● PROBLEM DESCRIPTION
Take from the material every line that contains the word "SPCRPCIV".
+---+
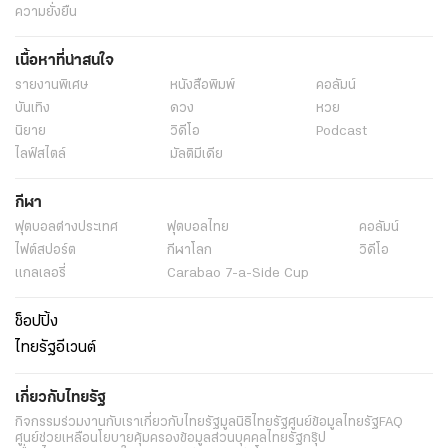
ข่าว
พระราชสำนัก
ทั่วไทย
ในกระแส
การเมือง
นโยบายรัฐ
ต่างประเทศ
อาชญากรรม
ยานยนต์
ราคาทองคำ
ความยั่งยืน
เนื้อหาที่น่าสนใจ
รายงานพิเศษ
หนังสือพิมพ์
คอลัมน์
บันเทิง
ดวง
หวย
นิยาย
วิดีโอ
Podcast
ไลฟ์สไตล์
มัลติมีเดีย
กีฬา
ฟุตบอลต่่างประเทศ
ฟุตบอลไทย
คอลัมน์
ไฟต์สปอร์ต
กีฬาโลก
วิดีโอ
แกลเลอรี่
Carabao 7-a-Side Cup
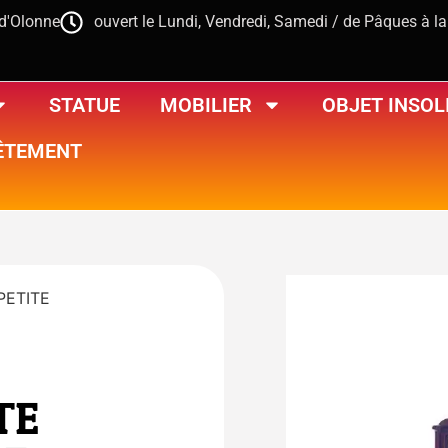
-d'Olonne
ouvert le Lundi, Vendredi, Samedi / de Pâques à l
STATUE
MOBILIER
OBJET INSOL
ÊTEMENT
PETITE
TE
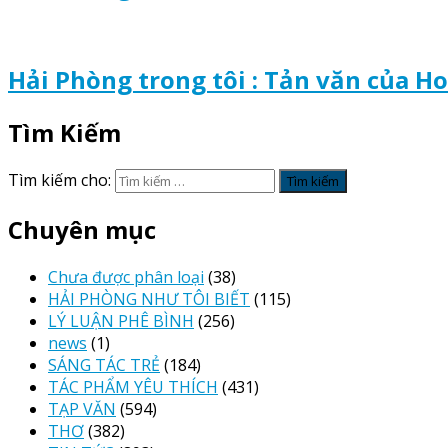
Hải Phòng trong tôi : Tản văn của H
Tìm Kiếm
Tìm kiếm cho:
Chuyên mục
Chưa được phân loại
(38)
HẢI PHÒNG NHƯ TÔI BIẾT
(115)
LÝ LUẬN PHÊ BÌNH
(256)
news
(1)
SÁNG TÁC TRẺ
(184)
TÁC PHẨM YÊU THÍCH
(431)
TẠP VĂN
(594)
THƠ
(382)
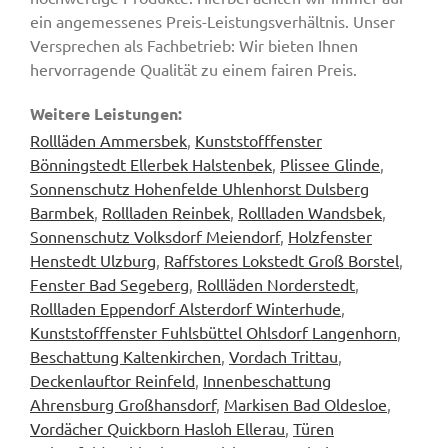
ein angemessenes Preis-Leistungsverhältnis. Unser
Versprechen als Fachbetrieb: Wir bieten Ihnen
hervorragende Qualität zu einem fairen Preis.
Weitere Leistungen:
Rollläden Ammersbek
,
Kunststofffenster
Bönningstedt Ellerbek Halstenbek
,
Plissee Glinde
,
Sonnenschutz Hohenfelde Uhlenhorst Dulsberg
Barmbek
,
Rollladen Reinbek
,
Rollladen Wandsbek
,
Sonnenschutz Volksdorf Meiendorf
,
Holzfenster
Henstedt Ulzburg
,
Raffstores Lokstedt Groß Borstel
,
Fenster Bad Segeberg
,
Rollläden Norderstedt
,
Rollladen Eppendorf Alsterdorf Winterhude
,
Kunststofffenster Fuhlsbüttel Ohlsdorf Langenhorn
,
Beschattung Kaltenkirchen
,
Vordach Trittau
,
Deckenlauftor Reinfeld
,
Innenbeschattung
Ahrensburg Großhansdorf
,
Markisen Bad Oldesloe
,
Vordächer Quickborn Hasloh Ellerau
,
Türen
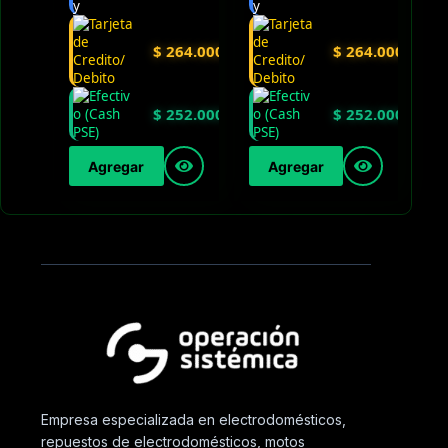
$
264.000
$
264.000
$
252.000
$
252.000
Agregar
Agregar
Empresa especializada en electrodomésticos,
repuestos de electrodomésticos, motos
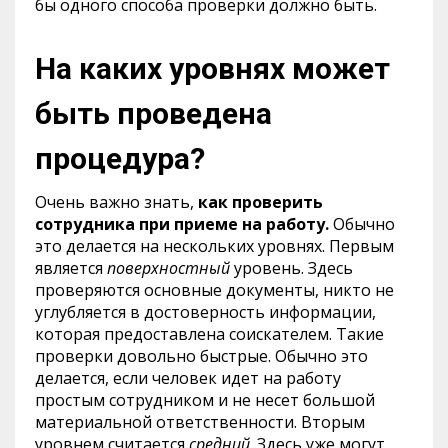
бы одного способа проверки должно быть.
На каких уровнях может
быть проведена
процедура?
Очень важно знать,
как проверить
сотрудника при приеме на работу.
Обычно
это делается на нескольких уровнях. Первым
является
поверхностный
уровень. Здесь
проверяются основные документы, никто не
углубляется в достоверность информации,
которая предоставлена соискателем. Такие
проверки довольно быстрые. Обычно это
делается, если человек идет на работу
простым сотрудником и не несет большой
материальной ответственности. Вторым
уровнем считается
средний
. Здесь уже могут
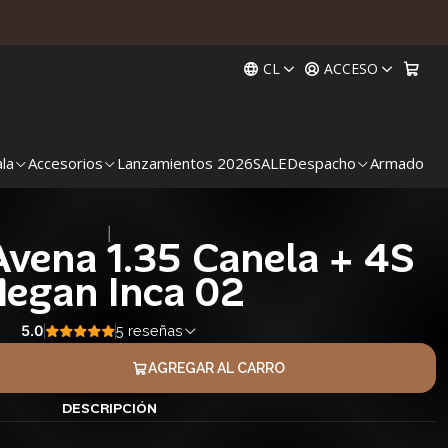
CL
ACCESO
ala
Accesorios
Lanzamientos 2026
SALE
Despacho
Armado
|
vena 1.35 Canela + 4S
egan Inca 02
5.0
5 reseñas
AGREGAR AL CARRO
DESCRIPCIÓN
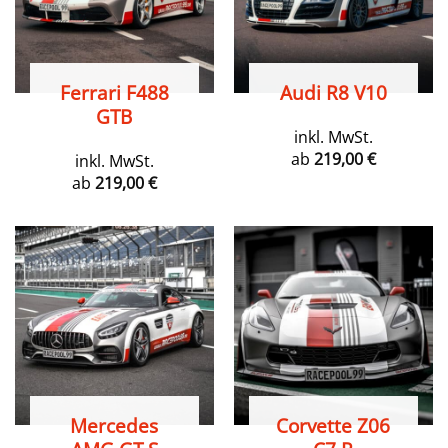
Ferrari F488
Audi R8 V10
GTB
inkl. MwSt.
ab
219,00
€
inkl. MwSt.
ab
219,00
€
Mercedes
Corvette Z06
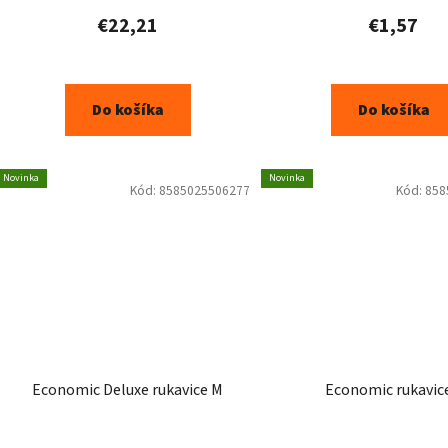
produktu
€22,21
€1,57
je
5,0
z
Do košíka
Do košíka
5
hviezdičiek.
Novinka
Novinka
Kód:
8585025506277
Kód:
858
Economic Deluxe rukavice M
Economic rukavic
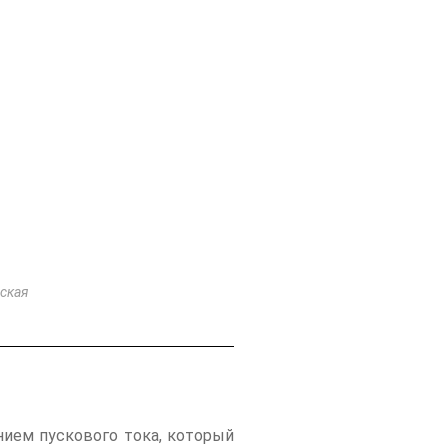
ская
ием пускового тока, который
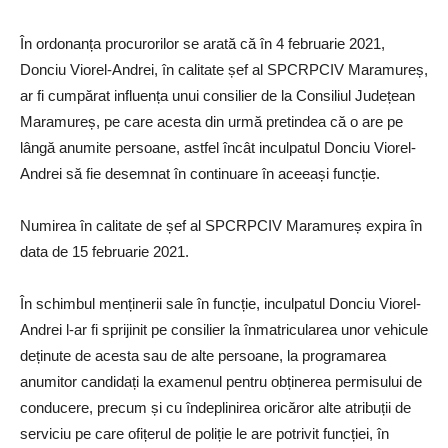
În ordonanța procurorilor se arată că în 4 februarie 2021,
Donciu Viorel-Andrei, în calitate șef al SPCRPCIV Maramureș,
ar fi cumpărat influența unui consilier de la Consiliul Județean
Maramureș, pe care acesta din urmă pretindea că o are pe
lângă anumite persoane, astfel încât inculpatul Donciu Viorel-
Andrei să fie desemnat în continuare în aceeași funcție.
Numirea în calitate de șef al SPCRPCIV Maramureș expira în
data de 15 februarie 2021.
În schimbul menținerii sale în funcție, inculpatul Donciu Viorel-
Andrei l-ar fi sprijinit pe consilier la înmatricularea unor vehicule
deținute de acesta sau de alte persoane, la programarea
anumitor candidați la examenul pentru obținerea permisului de
conducere, precum și cu îndeplinirea oricăror alte atribuții de
serviciu pe care ofițerul de poliție le are potrivit funcției, în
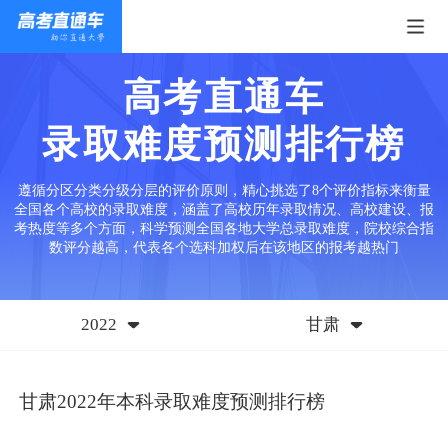
高考直通车
录取难度预测排行榜
遵循分区分类分级分层的评价原则，精心挑选了8个评价指标来衡量
全国各个高校的录取难度，涵盖了高校历年录取情况、高校建设、报
考热度等多个方面，科学预测全国各地大学总录取难度，院校综合指
数评分越高，代表各个选科加权后在该地区的报考越热门
2022
甘肃
甘肃2022年本科录取难度预测排行榜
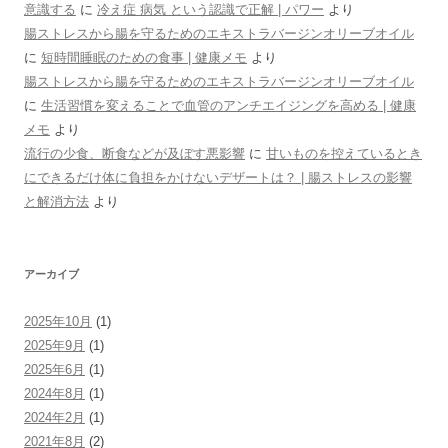
意識する
に
冷え症 病気 という認識で正解 | パワー
より
腸ストレスから腸を守るためのエキストラバージンオリーブオイル
に
短時間睡眠のための食事 | 健康メモ
より
腸ストレスから腸を守るためのエキストラバージンオリーブオイル
に
生活習慣を変えることで血管のアンチエイジングを高める | 健康
メモ
より
流行の少食、断食などが及ぼす悪影響
に
甘いものを控えているとき
にできるだけ体に負担をかけないデザートは？ | 腸ストレスの影響
と解消方法
より
アーカイブ
2025年10月
(1)
2025年9月
(1)
2025年6月
(1)
2024年8月
(1)
2024年2月
(1)
2021年8月
(2)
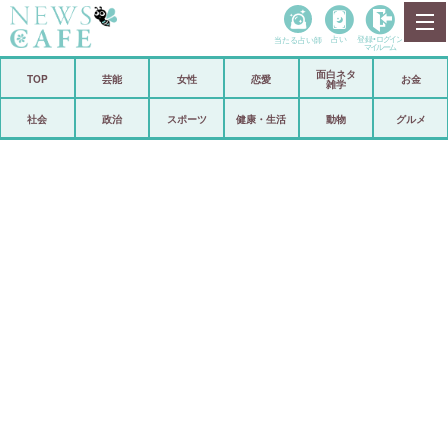
当たる占い師
占い
登録•
ログイン
マイルーム
面白ネタ
ホーム
TOP
芸能
女性
恋愛
お金
雑学
社会
政治
社会
政治
スポーツ
健康・生活
動物
グルメ
経済
海外
芸能
スポーツ
恋愛
ビックリ
コメントポスト
アリ／ナシ
リリース
ショップ
登録・ログイン/マイルーム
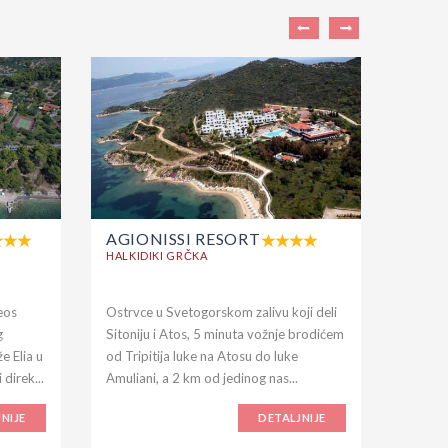
AGIONISSI RESORT
AKTI
OUR
HALKIDIKI GRČKA
HALKID
eos
Ostrvce u Svetogorskom zalivu koji deli
Nalazi 
g
Sitoniju i Atos, 5 minuta vožnje brodićem
Halkidi
e Elia u
od Tripitija luke na Atosu do luke
ostrva i
 direk...
Amuliani, a 2 km od jedinog nas...
NIJE
DETALJNIJE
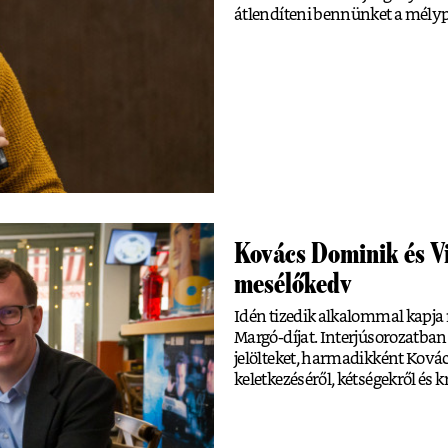
átlendíteni bennünket a mély
Kovács Dominik és V
mesélőkedv
Idén tizedik alkalommal kapja 
Margó-díjat. Interjúsorozatban 
jelölteket, harmadikként Ková
keletkezéséről, kétségekről és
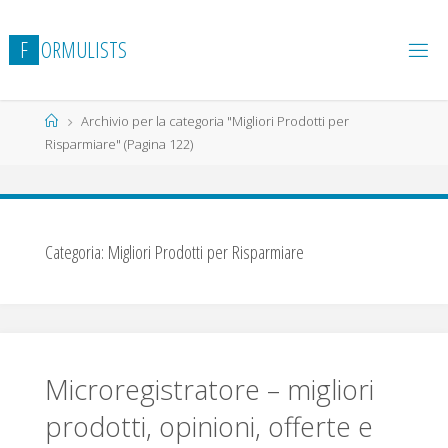
Salta
al
F
O
R
M
U
L
I
S
T
S
contenuto
Home
Archivio per la categoria "Migliori Prodotti per
Risparmiare"
(Pagina 122)
Categoria:
Migliori Prodotti per Risparmiare
Microregistratore – migliori
prodotti, opinioni, offerte e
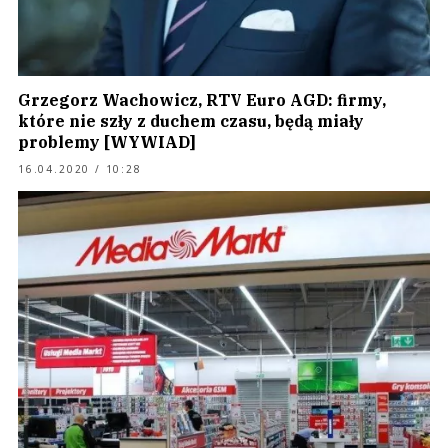
Grzegorz Wachowicz, RTV Euro AGD: firmy,
które nie szły z duchem czasu, będą miały
problemy [WYWIAD]
16.04.2020 / 10:28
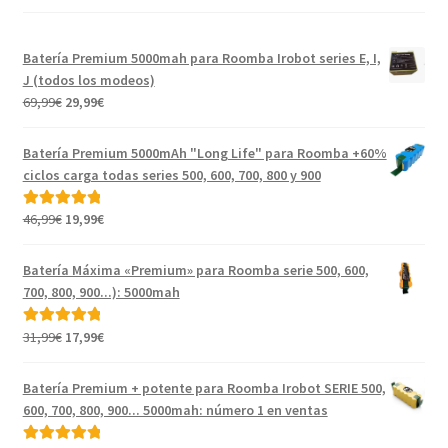
Batería Premium 5000mah para Roomba Irobot series E, I,
J (todos los modeos)
El
El
69,99
€
29,99
€
precio
precio
original
actual
Batería Premium 5000mAh "Long Life" para Roomba +60%
era:
es:
ciclos carga todas series 500, 600, 700, 800 y 900
69,99€.
29,99€.
El
El
46,99
€
19,99
€
Valorado con
precio
precio
5.00
de 5
original
actual
Batería Máxima «Premium» para Roomba serie 500, 600,
era:
es:
700, 800, 900...): 5000mah
46,99€.
19,99€.
El
El
31,99
€
17,99
€
Valorado con
precio
precio
5.00
de 5
original
actual
Batería Premium + potente para Roomba Irobot SERIE 500,
era:
es:
600, 700, 800, 900... 5000mah: número 1 en ventas
31,99€.
17,99€.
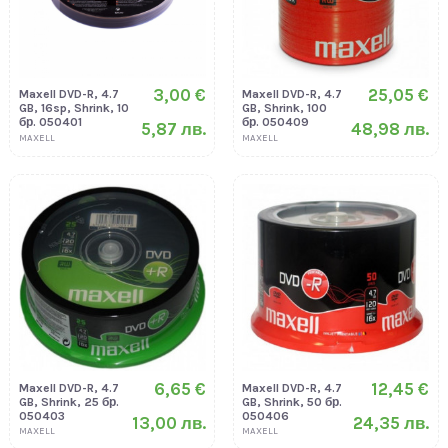
3,00 €
25,05 €
Maxell DVD-R, 4.7
Maxell DVD-R, 4.7
GB, 16sp, Shrink, 10
GB, Shrink, 100
бр. 050401
бр. 050409
5,87 лв.
48,98 лв.
MAXELL
MAXELL
6,65 €
12,45 €
Maxell DVD-R, 4.7
Maxell DVD-R, 4.7
GB, Shrink, 25 бр.
GB, Shrink, 50 бр.
050403
050406
13,00 лв.
24,35 лв.
MAXELL
MAXELL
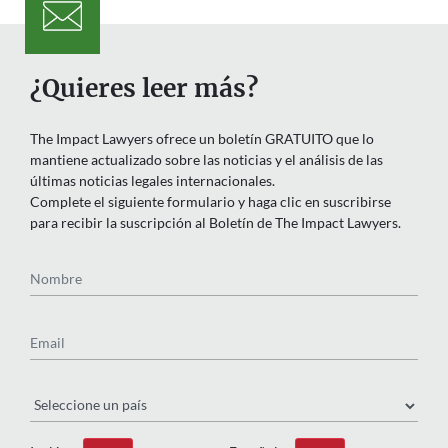
¿Quieres leer más?
The Impact Lawyers ofrece un boletín GRATUITO que lo
mantiene actualizado sobre las noticias y el análisis de las
últimas noticias legales internacionales.
Complete el siguiente formulario y haga clic en suscribirse
para recibir la suscripción al Boletín de The Impact Lawyers.
Nombre
Email
País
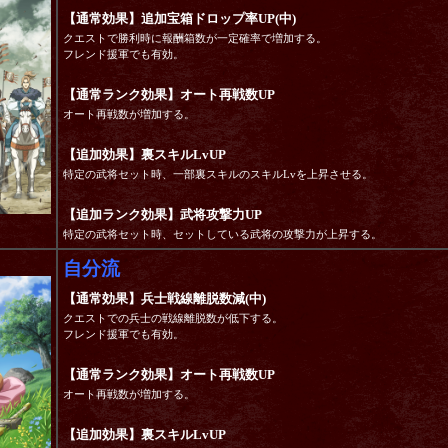
【通常効果】追加宝箱ドロップ率UP(中)
クエストで勝利時に報酬箱数が一定確率で増加する。
フレンド援軍でも有効。
【通常ランク効果】オート再戦数UP
オート再戦数が増加する。
【追加効果】裏スキルLvUP
特定の武将セット時、一部裏スキルのスキルLvを上昇させる。
【追加ランク効果】武将攻撃力UP
特定の武将セット時、セットしている武将の攻撃力が上昇する。
自分流
【通常効果】兵士戦線離脱数減(中)
クエストでの兵士の戦線離脱数が低下する。
フレンド援軍でも有効。
【通常ランク効果】オート再戦数UP
オート再戦数が増加する。
【追加効果】裏スキルLvUP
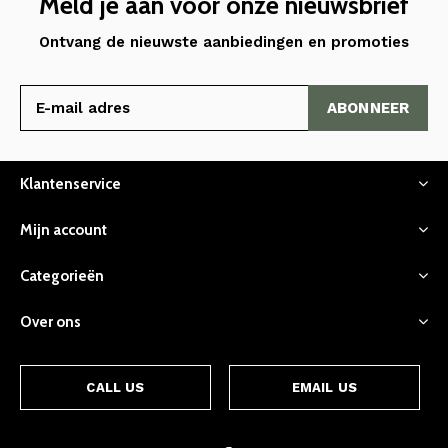
Meld je aan voor onze nieuwsbrief
Ontvang de nieuwste aanbiedingen en promoties
ABONNEER
Klantenservice
Mijn account
Categorieën
Over ons
CALL US
EMAIL US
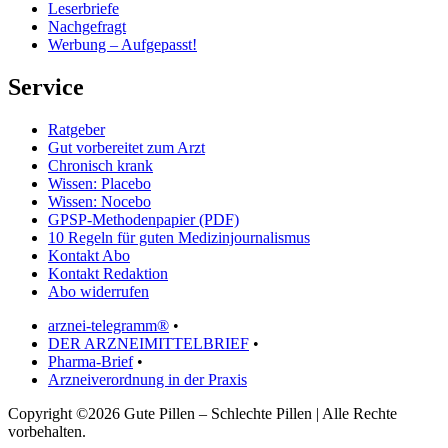
Leserbriefe
Nachgefragt
Werbung – Aufgepasst!
Service
Ratgeber
Gut vorbereitet zum Arzt
Chronisch krank
Wissen: Placebo
Wissen: Nocebo
GPSP-Methodenpapier (PDF)
10 Regeln für guten Medizinjournalismus
Kontakt Abo
Kontakt Redaktion
Abo widerrufen
arznei-telegramm®
•
DER ARZNEIMITTELBRIEF
•
Pharma-Brief
•
Arzneiverordnung in der Praxis
Copyright ©2026 Gute Pillen – Schlechte Pillen | Alle Rechte
vorbehalten.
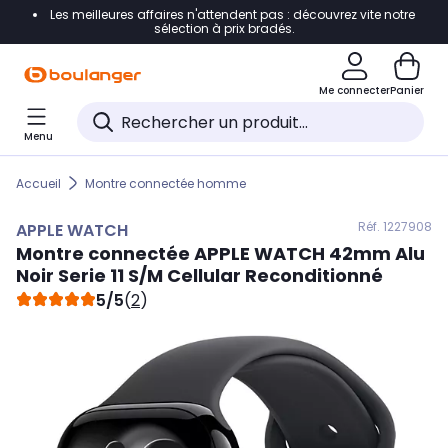
Les meilleures affaires n'attendent pas : découvrez vite notre
Accéder directement à la navigation
sélection à prix bradés.
Accéder directement au contenu
Me connecter
Panier
Accéder directement au pied de page
Menu
Accéder directement au chatbot
Accueil
Montre connectée homme
Réf. 122
7908
APPLE WATCH
Montre connectée
APPLE WATCH
42mm Alu
Noir Serie 11 S/M Cellular Reconditionné
5/5
(
2
)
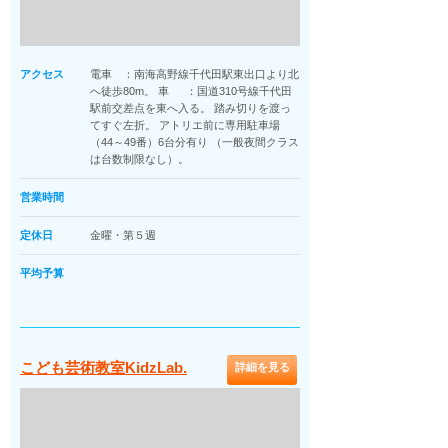
アクセス
電車 ：南海高野線千代田駅東出口より北
へ徒歩80m。 車 ：国道310号線千代田
駅前交差点を東へ入る。 踏み切りを渡っ
てすぐ左折。 アトリエ前に専用駐車場
（44～49番）6台分有り （一般夜間クラス
は台数制限なし）。
営業時間
定休日
金曜・第５週
平均予算
こども芸術教室KidzLab.
詳細を見る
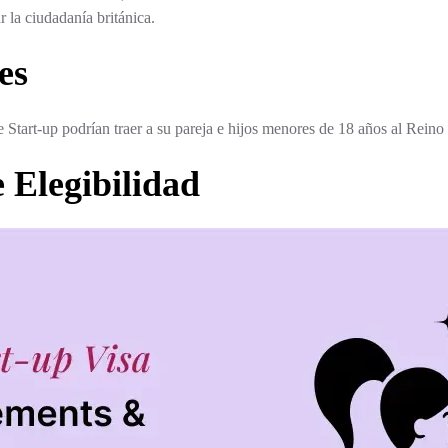
r la ciudadanía británica.
es
de Start-up podrían traer a su pareja e hijos menores de 18 años al Rein
e Elegibilidad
+---+
● ANSWER SPACE
Donciu Viorel-Andrei, în calitate șef al SPCRPCIV Maramureș,
Numirea în calitate de șef al SPCRPCIV Maramureș expira în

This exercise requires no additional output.